**Material for this task:**
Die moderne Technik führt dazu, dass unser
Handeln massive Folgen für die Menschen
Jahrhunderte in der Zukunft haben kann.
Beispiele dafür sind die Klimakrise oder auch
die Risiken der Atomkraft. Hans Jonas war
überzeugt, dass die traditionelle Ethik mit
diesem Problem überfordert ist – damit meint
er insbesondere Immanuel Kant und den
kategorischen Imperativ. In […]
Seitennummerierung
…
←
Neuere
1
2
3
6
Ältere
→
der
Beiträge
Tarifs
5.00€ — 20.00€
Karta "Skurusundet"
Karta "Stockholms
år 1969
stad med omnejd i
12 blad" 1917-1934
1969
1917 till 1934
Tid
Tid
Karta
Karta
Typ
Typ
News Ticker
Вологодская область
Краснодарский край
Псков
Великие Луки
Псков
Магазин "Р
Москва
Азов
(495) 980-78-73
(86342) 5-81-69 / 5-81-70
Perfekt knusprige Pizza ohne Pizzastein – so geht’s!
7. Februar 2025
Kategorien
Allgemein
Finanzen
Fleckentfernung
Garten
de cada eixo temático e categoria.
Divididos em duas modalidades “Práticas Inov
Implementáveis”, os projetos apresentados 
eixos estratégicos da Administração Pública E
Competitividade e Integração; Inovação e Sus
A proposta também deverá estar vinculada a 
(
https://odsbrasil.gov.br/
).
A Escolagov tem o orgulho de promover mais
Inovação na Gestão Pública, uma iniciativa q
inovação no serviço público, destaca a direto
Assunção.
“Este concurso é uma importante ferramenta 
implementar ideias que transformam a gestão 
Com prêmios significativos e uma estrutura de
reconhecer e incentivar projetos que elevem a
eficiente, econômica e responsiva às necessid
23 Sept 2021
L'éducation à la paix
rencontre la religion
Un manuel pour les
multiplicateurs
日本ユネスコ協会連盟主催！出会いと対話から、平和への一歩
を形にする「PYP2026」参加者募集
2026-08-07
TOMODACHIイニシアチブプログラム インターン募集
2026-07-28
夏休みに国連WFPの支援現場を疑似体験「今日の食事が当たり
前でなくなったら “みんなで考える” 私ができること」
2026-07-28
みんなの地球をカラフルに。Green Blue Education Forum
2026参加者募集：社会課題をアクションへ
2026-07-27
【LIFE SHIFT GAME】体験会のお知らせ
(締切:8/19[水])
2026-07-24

**To do:**
After reading the lines above, reproduce them all exactly.

**Answer box:**
Die moderne Technik führt dazu, dass unser
Handeln massive Folgen für die Menschen
Jahrhunderte in der Zukunft haben kann.
Beispiele dafür sind die Klimakrise oder auch
die Risiken der Atomkraft. Hans Jonas war
überzeugt, dass die traditionelle Ethik mit
diesem Problem überfordert ist – damit meint
er insbesondere Immanuel Kant und den
kategorischen Imperativ. In […]
Seitennummerierung
…
←
Neuere
1
2
3
6
Ältere
→
der
Beiträge
Tarifs
5.00€ — 20.00€
Karta "Skurusundet"
Karta "Stockholms
år 1969
stad med omnejd i
12 blad" 1917-1934
1969
1917 till 1934
Tid
Tid
Karta
Karta
Typ
Typ
News Ticker
Вологодская область
Краснодарский край
Псков
Великие Луки
Псков
Магазин "Р
Москва
Азов
(495) 980-78-73
(86342) 5-81-69 / 5-81-70
Perfekt knusprige Pizza ohne Pizzastein – so geht’s!
7. Februar 2025
Kategorien
Allgemein
Finanzen
Fleckentfernung
Garten
de cada eixo temático e categoria.
Divididos em duas modalidades “Práticas Inov
Implementáveis”, os projetos apresentados 
eixos estratégicos da Administração Pública E
Competitividade e Integração; Inovação e Sus
A proposta também deverá estar vinculada a 
(
https://odsbrasil.gov.br/
).
A Escolagov tem o orgulho de promover mais
Inovação na Gestão Pública, uma iniciativa q
inovação no serviço público, destaca a direto
Assunção.
“Este concurso é uma importante ferramenta 
implementar ideias que transformam a gestão 
Com prêmios significativos e uma estrutura de
reconhecer e incentivar projetos que elevem a
eficiente, econômica e responsiva às necessid
23 Sept 2021
L'éducation à la paix
rencontre la religion
Un manuel pour les
multiplicateurs
日本ユネスコ協会連盟主催！出会いと対話から、平和への一歩
を形にする「PYP2026」参加者募集
2026-08-07
TOMODACHIイニシアチブプログラム インターン募集
2026-07-28
夏休みに国連WFPの支援現場を疑似体験「今日の食事が当たり
前でなくなったら “みんなで考える” 私ができること」
2026-07-28
みんなの地球をカラフルに。Green Blue Education Forum
2026参加者募集：社会課題をアクションへ
2026-07-27
【LIFE SHIFT GAME】体験会のお知らせ
(締切:8/19[水])
2026-07-24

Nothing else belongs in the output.